Then we went to Indian Creek. Its walls were not a destination then; this was still the era of reaching summits, so we hiked out to North Six Shooter Peak. That had already been climbed, and Chuck was beginning to nudge us beyond summits by going back for an enticing offwidth crack. After an hour’s walk across the desert and scrambling up the talus fan we found ourselves staring up at a flawless six-inch slot, rising thirty or forty dead-vertical feet off the deck with no compromising features. “Oh well,” Chuck said with a shrug, and we turned our back to the wall to eat lunch. The master had rejected it, but I was curious and began bouldering the crack. At first I could get only enough purchase to lift a foot off the ground. Then, scrape a few moves upward. Chuck put his shoes on too. Soon he was twelve feet up. “Throw me the rope,” he said, and pumped out the rest of the crux. Abruptly the crack widened into a chimney, where Chuck could finally pause to haul his swami and hammer and the rack.

Driving out later, afternoon sun highlighted an endlessly parade of vertical cracks in the warm sandstone walls along the road.
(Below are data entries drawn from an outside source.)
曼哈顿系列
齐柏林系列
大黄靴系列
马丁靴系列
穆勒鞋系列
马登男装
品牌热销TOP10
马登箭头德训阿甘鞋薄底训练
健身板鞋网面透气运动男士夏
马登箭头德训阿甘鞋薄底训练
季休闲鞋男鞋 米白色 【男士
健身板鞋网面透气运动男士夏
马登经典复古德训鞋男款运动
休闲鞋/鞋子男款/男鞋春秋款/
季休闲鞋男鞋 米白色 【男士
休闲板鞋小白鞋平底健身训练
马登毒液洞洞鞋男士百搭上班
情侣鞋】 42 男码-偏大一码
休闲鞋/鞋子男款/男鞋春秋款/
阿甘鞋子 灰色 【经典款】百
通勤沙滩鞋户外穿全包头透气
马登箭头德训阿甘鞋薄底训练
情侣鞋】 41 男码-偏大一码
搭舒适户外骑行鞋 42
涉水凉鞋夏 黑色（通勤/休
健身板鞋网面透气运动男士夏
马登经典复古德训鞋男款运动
Glancing up, Chuck gathered in the miles of cliff face with the sweeping gesture of a callused hand and pronounced, “The future home of crack climbing in America.”
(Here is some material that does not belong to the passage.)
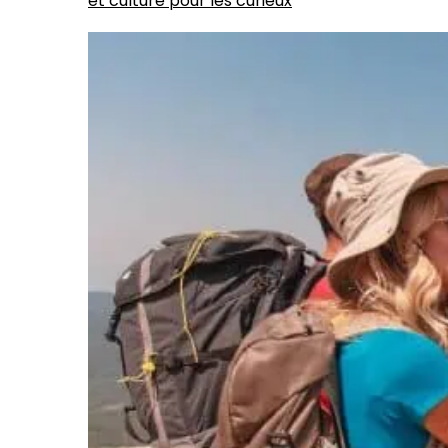
et culture pour les curieux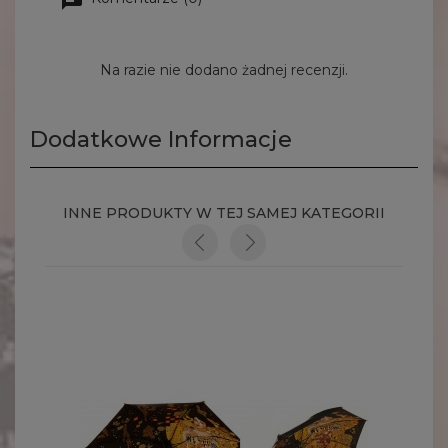
Na razie nie dodano żadnej recenzji.
Dodatkowe Informacje
INNE PRODUKTY W TEJ SAMEJ KATEGORII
“There is a time on every desert expedition when the end of the trip is signified by subtle changes either in our own temperament or in the environment.” So wrote Chuck Pratt in “The View from Deadhorse Point.” It is a brilliant piece about climbing in the desert; and, it is far from being just about climbing. “To gain any lasting worth from what the desert has to offer, we had to learn to put our pitons and ropes away and to go exploring in silence, keeping our eyes wide open. It wasn’t easy. We wasted a lot of time climbing before we got the knack.”

The part of Chuck’s article dealing with our trip didn’t even mention any of our climbs. We had reached that end point in our desert expedition, with one thing left to do: visit Deadhorse Point. “Approaching the edge of the world,” he wrote, “we separate to experience the view in solitude.” That solitude was crucial to him. He was very private. “He was basically a loner,” is the way Steve Roper put it. And Roper was, for awhile at least, probably Chuck’s best friend. But that very privateness highlights by contrast the things he chose to share with us. When he spoke, we were primed to listen. He published just four articles. They are all gems. “We all wish he had written more,” Roper said wistfully. It is nearly a response, and perhaps close to reproach, when Chuck writes, “For a while we stand on the summit, experiencing sensations that are nobody’s business but our own…”
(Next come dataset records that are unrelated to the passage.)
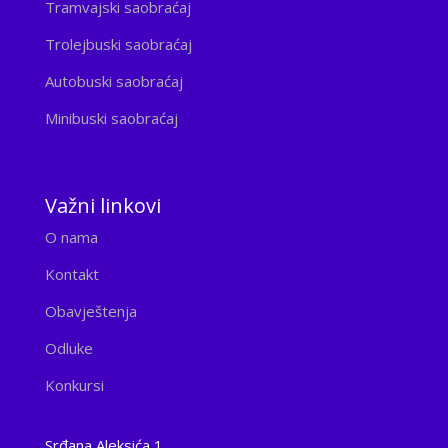
Tramvajski saobraćaj
Trolejbuski saobraćaj
Autobuski saobraćaj
Minibuski saobraćaj
Važni linkovi
O nama
Kontakt
Obavještenja
Odluke
Konkursi
Srđana Aleksića 1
For a stretch in the early Seventies Chuck joined a few of us to guide in the Palisades. It was a good time—he could make the most of almost any situation—and it offered an irresistible opportunity for many of his trademark raves against cold and snow. In Camp 4 he always had the biggest down jacket, and in the Palisades he usually found something else to do while the rest of us taught the Tuesday snow school. Over the weekends he often hiked down to Bishop, and a certain amount of partying ensued. A couple of incidents stand out.

One Sunday morning recovery took the form of a drive up Pine Creek, where Chuck suddenly spotted 200 feet of offwidth crack splitting a huge corner. With commanding directness he simply said, “Stop the car.” Headaches forgotten, Pratt’s Crack was born. Maybe at 5.8 it isn’t difficult enough to bear his name, but then again there was only one point of pro, a loose chockstone that later rolled to pin the arm of a less wary suitor.

Another time we had spent Saturday helping to frame Jay Jensen’s new house. In the evening with fiddle music we found ourselves with forearms locked, whirling like dervishes. The next thing I knew, Chuck was flying out of a newly-framed doorway into the darkness. I must have been the one to let go; Chuck’s balance and coordination were so good that he could juggle 4 balls—or flash 5—while walking a slack rope.

But after a couple of years, and without truly complaining, Chuck simply moved on for the summers to the Tetons. And for the winters he shifted too, from hovering around Berkeley to stretching out in Thailand. At least that choice was warm.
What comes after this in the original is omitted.